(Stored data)

══════

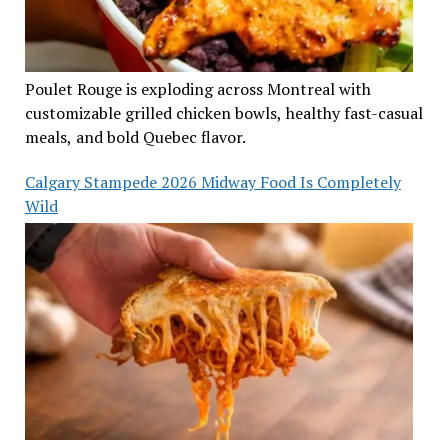
Poulet Rouge is exploding across Montreal with
customizable grilled chicken bowls, healthy fast-casual
meals, and bold Quebec flavor.
Calgary Stampede 2026 Midway Food Is Completely
Wild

══════

### Problem to solve:
Exactly what appears in the records above must be returned, apart from the pictures.

### Exercise response:
Poulet Rouge is exploding across Montreal with
customizable grilled chicken bowls, healthy fast-casual
meals, and bold Quebec flavor.
Calgary Stampede 2026 Midway Food Is Completely
Wild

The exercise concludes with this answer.